◆ What you should do
Your task is to transcribe all the entries exactly, excluding pictures.

◆ Stored data
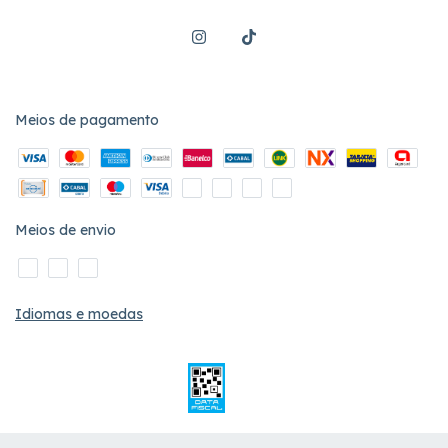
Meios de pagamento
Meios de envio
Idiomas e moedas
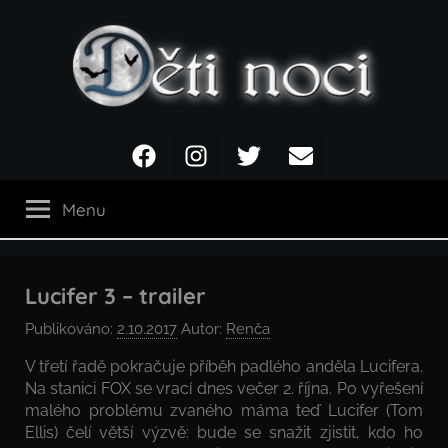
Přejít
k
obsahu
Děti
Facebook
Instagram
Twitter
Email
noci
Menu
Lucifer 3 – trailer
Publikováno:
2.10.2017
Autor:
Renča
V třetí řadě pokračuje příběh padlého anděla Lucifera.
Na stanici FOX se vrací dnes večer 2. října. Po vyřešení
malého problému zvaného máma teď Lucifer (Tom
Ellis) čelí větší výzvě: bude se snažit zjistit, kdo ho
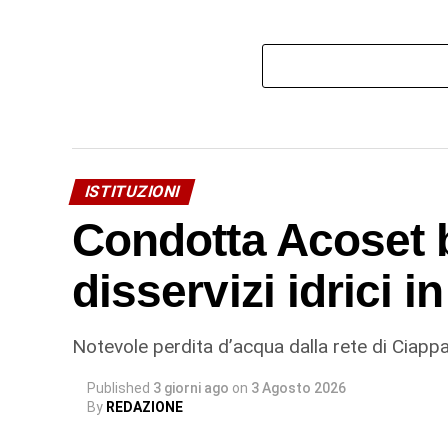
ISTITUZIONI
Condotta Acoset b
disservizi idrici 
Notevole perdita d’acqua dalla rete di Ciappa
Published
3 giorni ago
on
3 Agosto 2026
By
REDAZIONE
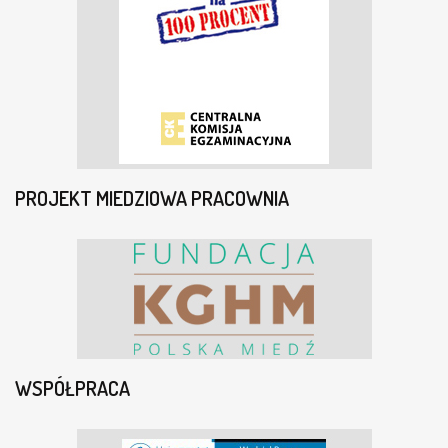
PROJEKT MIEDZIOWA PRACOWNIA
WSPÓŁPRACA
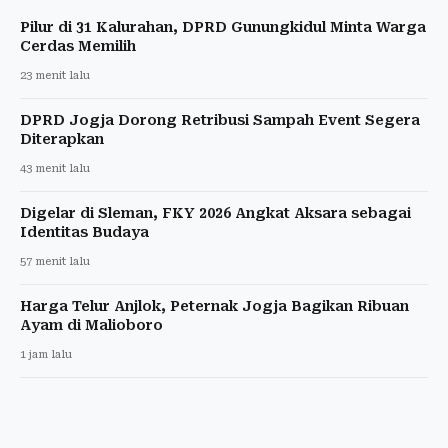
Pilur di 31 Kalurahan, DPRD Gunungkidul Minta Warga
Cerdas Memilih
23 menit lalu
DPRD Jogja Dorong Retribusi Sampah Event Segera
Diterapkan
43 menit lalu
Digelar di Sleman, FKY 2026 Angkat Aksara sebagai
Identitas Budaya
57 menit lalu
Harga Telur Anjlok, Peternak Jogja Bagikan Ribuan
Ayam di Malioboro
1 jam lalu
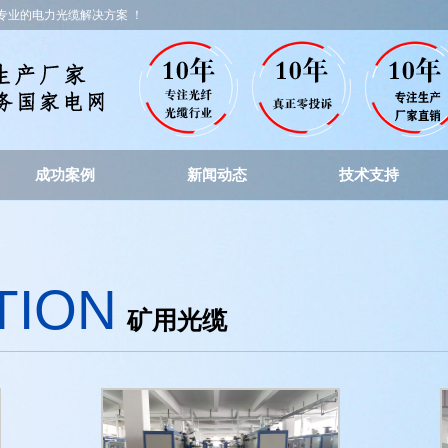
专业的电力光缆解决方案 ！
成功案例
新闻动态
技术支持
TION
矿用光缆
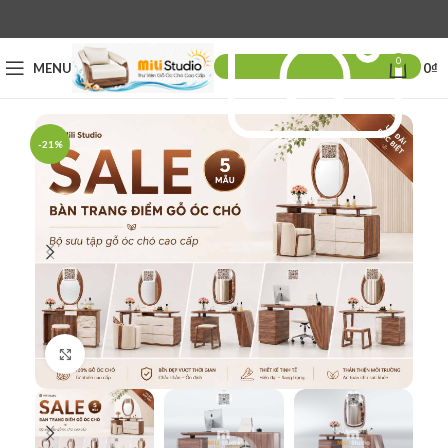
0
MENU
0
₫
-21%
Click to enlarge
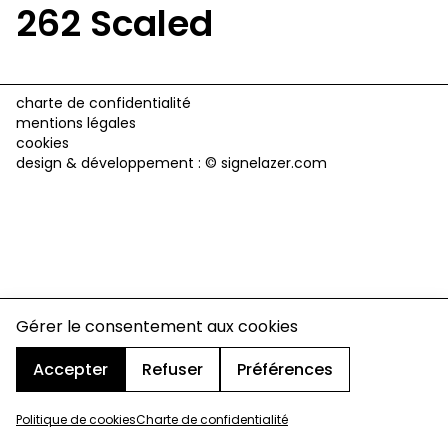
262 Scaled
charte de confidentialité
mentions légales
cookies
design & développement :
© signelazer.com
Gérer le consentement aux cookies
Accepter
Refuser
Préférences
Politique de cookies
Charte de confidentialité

◆ Your response
Meios de pagamento
Meios de envio
Idiomas e moedas
Přejít
k
obsahu
Děti
Facebook
Instagram
Twitter
Email
noci
Menu
Lucifer 3 – trailer
Publikováno:
2.10.2017
Autor:
Renča
V třetí řadě pokračuje příběh padlého anděla Lucifera.
Na stanici FOX se vrací dnes večer 2. října. Po vyřešení
malého problému zvaného máma teď Lucifer (Tom
Ellis) čelí větší výzvě: bude se snažit zjistit, kdo ho
ISTITUZIONI
Condotta Acoset b
disservizi idrici 
Notevole perdita d’acqua dalla rete di Ciappa
Published
3 giorni ago
on
3 Agosto 2026
By
REDAZIONE
PROJEKT MIEDZIOWA PRACOWNIA
WSPÓŁPRACA
Pilur di 31 Kalurahan, DPRD Gunungkidul Minta Warga
Cerdas Memilih
23 menit lalu
DPRD Jogja Dorong Retribusi Sampah Event Segera
Diterapkan
43 menit lalu
Digelar di Sleman, FKY 2026 Angkat Aksara sebagai
Identitas Budaya
57 menit lalu
Harga Telur Anjlok, Peternak Jogja Bagikan Ribuan
Ayam di Malioboro
1 jam lalu
专业的电力光缆解决方案 ！
成功案例
新闻动态
技术支持
TION
矿用光缆
0
MENU
0
₫
-21%
Click to enlarge
262 Scaled
charte de confidentialité
mentions légales
cookies
design & développement :
© signelazer.com
Gérer le consentement aux cookies
Accepter
Refuser
Préférences
Politique de cookies
Charte de confidentialité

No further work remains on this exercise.